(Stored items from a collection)
--------------------
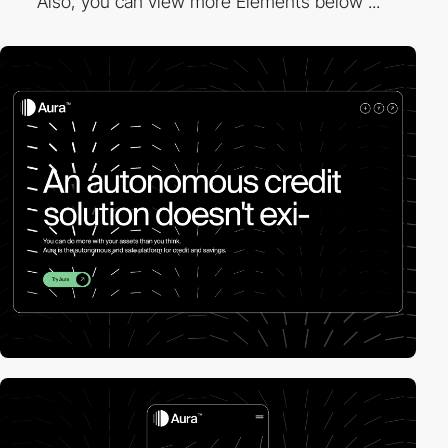
Also, you can view more Elements below ...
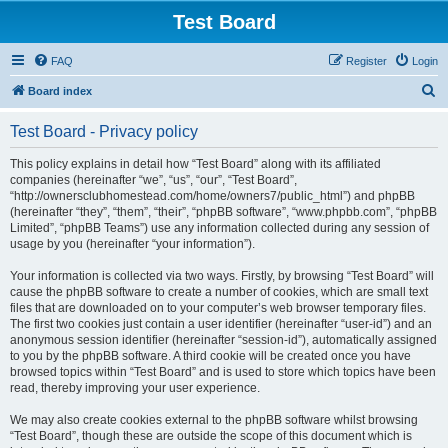
Test Board
FAQ
Register
Login
S
Board index
e
Test Board - Privacy policy
a
r
This policy explains in detail how “Test Board” along with its affiliated
companies (hereinafter “we”, “us”, “our”, “Test Board”,
c
“http://ownersclubhomestead.com/home/owners7/public_html”) and phpBB
h
(hereinafter “they”, “them”, “their”, “phpBB software”, “www.phpbb.com”, “phpBB
Limited”, “phpBB Teams”) use any information collected during any session of
usage by you (hereinafter “your information”).
Your information is collected via two ways. Firstly, by browsing “Test Board” will
cause the phpBB software to create a number of cookies, which are small text
files that are downloaded on to your computer’s web browser temporary files.
The first two cookies just contain a user identifier (hereinafter “user-id”) and an
anonymous session identifier (hereinafter “session-id”), automatically assigned
to you by the phpBB software. A third cookie will be created once you have
browsed topics within “Test Board” and is used to store which topics have been
read, thereby improving your user experience.
We may also create cookies external to the phpBB software whilst browsing
“Test Board”, though these are outside the scope of this document which is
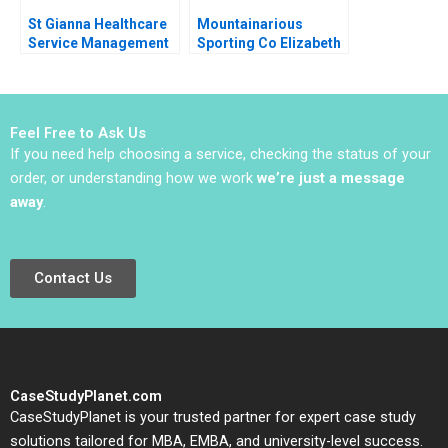
St Gianna Healthcare
Mountainarious
Service Management
Sporting Co Elizabeth
Joshin John Neetha J
MA Grasby L Jeff
Eappen
Murray Julie Harvey
Feel Free to Ask Us
If you need help choosing a service, checking the status of your
order, or understanding how we work
we’re just a message
away
.
Contact Us
CaseStudyPlanet.com
CaseStudyPlanet is your trusted partner for expert case study
solutions tailored for MBA, EMBA, and university-level success.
--------------------
**To do**
Each entry above is to be written out exactly. The pictures stay out.

**Result**
Also, you can view more Elements below ...
Test Board
FAQ
Register
Login
S
Board index
e
Test Board - Privacy policy
a
r
This policy explains in detail how “Test Board” along with its affiliated
companies (hereinafter “we”, “us”, “our”, “Test Board”,
c
“http://ownersclubhomestead.com/home/owners7/public_html”) and phpBB
h
(hereinafter “they”, “them”, “their”, “phpBB software”, “www.phpbb.com”, “phpBB
Limited”, “phpBB Teams”) use any information collected during any session of
usage by you (hereinafter “your information”).
Your information is collected via two ways. Firstly, by browsing “Test Board” will
cause the phpBB software to create a number of cookies, which are small text
files that are downloaded on to your computer’s web browser temporary files.
The first two cookies just contain a user identifier (hereinafter “user-id”) and an
anonymous session identifier (hereinafter “session-id”), automatically assigned
to you by the phpBB software. A third cookie will be created once you have
browsed topics within “Test Board” and is used to store which topics have been
read, thereby improving your user experience.
We may also create cookies external to the phpBB software whilst browsing
“Test Board”, though these are outside the scope of this document which is
St Gianna Healthcare
Mountainarious
Service Management
Sporting Co Elizabeth
Joshin John Neetha J
MA Grasby L Jeff
Eappen
Murray Julie Harvey
Feel Free to Ask Us
If you need help choosing a service, checking the status of your
order, or understanding how we work
we’re just a message
away
.
Contact Us
CaseStudyPlanet.com
CaseStudyPlanet is your trusted partner for expert case study
solutions tailored for MBA, EMBA, and university-level success.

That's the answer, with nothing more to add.